Zealously, Mitt Romney is convinced he has a direct line to the Divine.

  • "Mr. Romney also prays before taking action on decisions he has already made (my italics), asking for divine reassurance, a feeling that he is "united with the powers above," Dr. Hassell said.* 
Dr. Hassell is a close friend and observer of Mitt Romney so he should know. So, is this how the 'dog incident' went down? INTERIOR SHOT. Mitt dialing a shoe à la Get Smart, phone ringing. God picks up. Sound of thunder. "Hey, God, gotta minute? I know you're busy but I just need to run this by you. I've decided to put Seamus in a crate and tie it to the roof of the car so he can go with us on vacation. No, no, I know he'll love it. It's only for twelve hours. What? Listen, God, I respect your opinion but this time I'm going to play God to myself and disagree with you...just this once, I promise. Please, don't hold it against me. Talk later. Bye." Mitt ties dog in dog crate to top of car. Smiles self-satisfyingly, says to self, "God will see that I made the right decision."

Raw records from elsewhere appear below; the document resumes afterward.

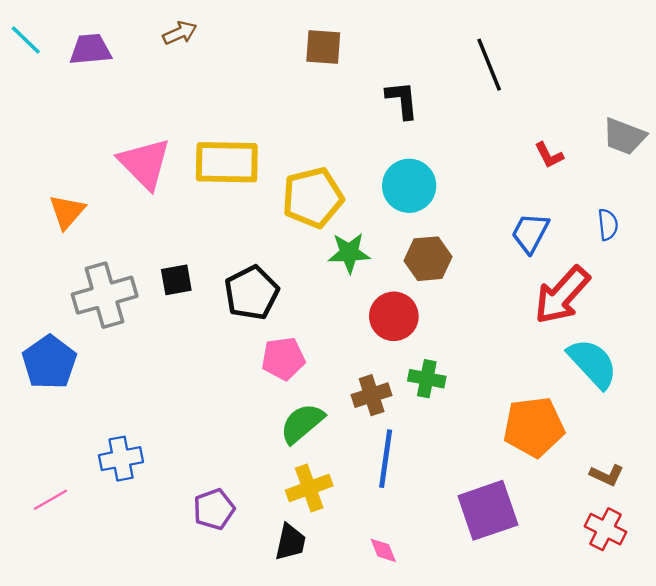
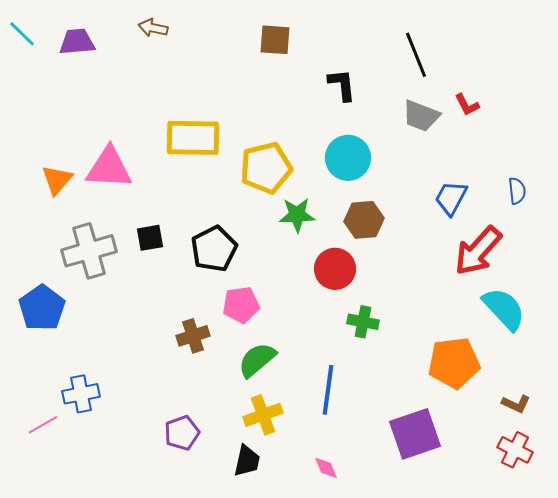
brown arrow: (180, 33) -> (153, 28), turned -144
gray trapezoid: (624, 136) -> (421, 116), moved
red L-shape: (549, 155) -> (467, 105), moved
pink triangle: (145, 163) -> (109, 168), moved, turned -42
brown cross: (372, 395) -> (193, 336), moved
blue cross: (121, 459) -> (81, 394), moved

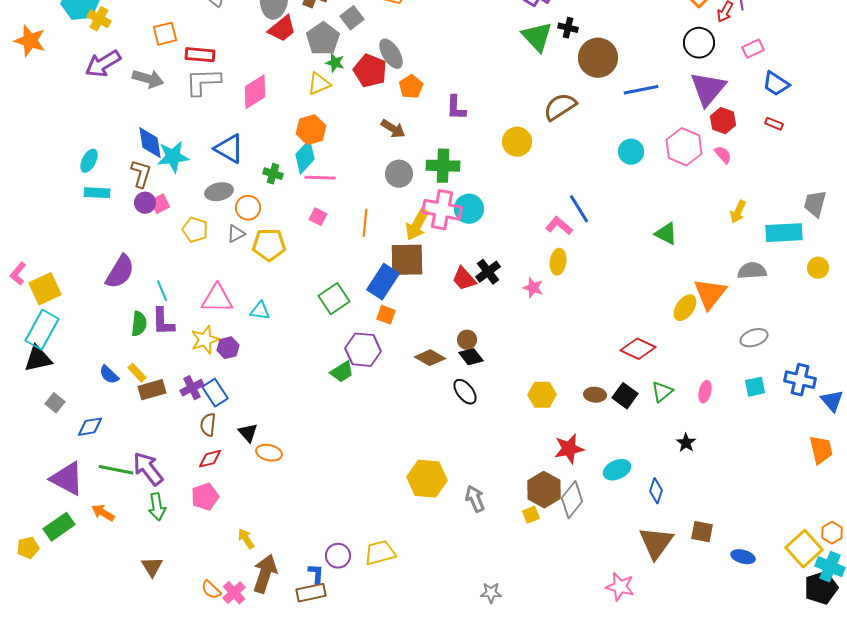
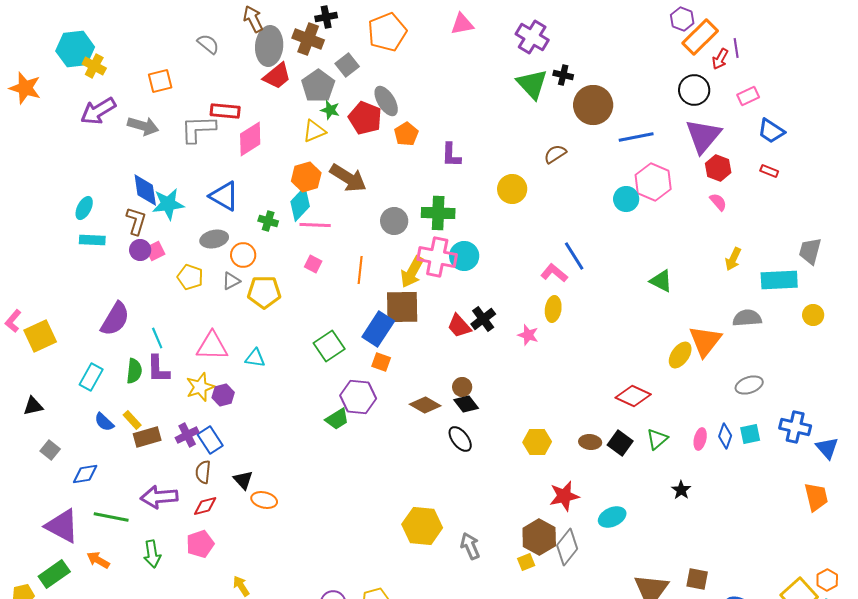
red rectangle: (200, 55) -> (225, 111), moved
brown semicircle: (560, 107) -> (555, 154), size x0.7
brown arrow: (393, 129) -> (348, 178), moved, size x1.5
pink hexagon: (684, 147) -> (653, 182), moved
cyan rectangle: (42, 330) -> (91, 377), moved, size x0.7
black triangle: (38, 359) -> (33, 406), size x0.7
purple arrow: (148, 469) -> (159, 497), moved, turned -57
blue diamond: (656, 491) -> (725, 436), moved

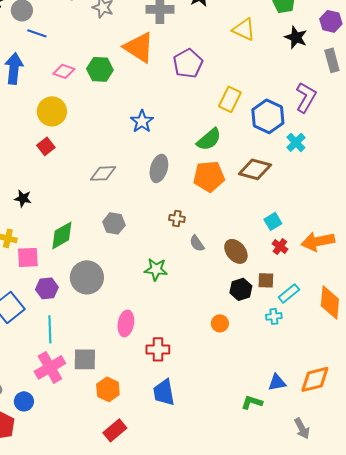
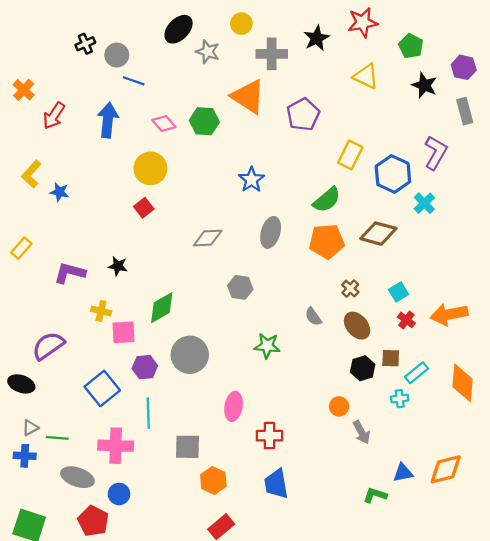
pink diamond: (64, 71) -> (164, 123), turned 30
brown cross: (177, 218) -> (350, 289), moved, turned 35
gray hexagon: (114, 223) -> (240, 287), moved
pink cross: (50, 367) -> (116, 446), moved, turned 32
gray arrow: (302, 428) -> (362, 432), moved

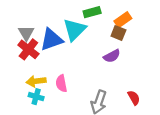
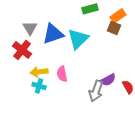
cyan triangle: (75, 30) -> (78, 39), moved
red cross: (28, 49) -> (22, 50), moved
purple semicircle: (112, 56) -> (108, 80), moved

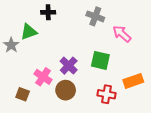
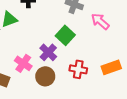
green square: (100, 60) -> (65, 35), moved, turned 30
red cross: (107, 94) -> (78, 69), moved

But wait. There's more. Lots more.
  • "...dozens of the candidate’s friends, fellow church members and relatives describe a man whose faith is his design for living."* 
It's more than just his faith. It's his quest about "how to apply Mormon gospel in the wider world - also drives Mr. Romney's life. "He just needs to know what God wants him to do and how he can get it done."* Mr. Christensen said -  another FOR - Friend of Romney.  ALARM BELLS.
  • "But being a Latter-day Saint is “at the center of who he really is, if you scrape everything else off,” said Randy Sorensen, who worshiped with Mr. Romney in church."* 
If you scraped everything off, there'd be nothing there but a Hollow Man.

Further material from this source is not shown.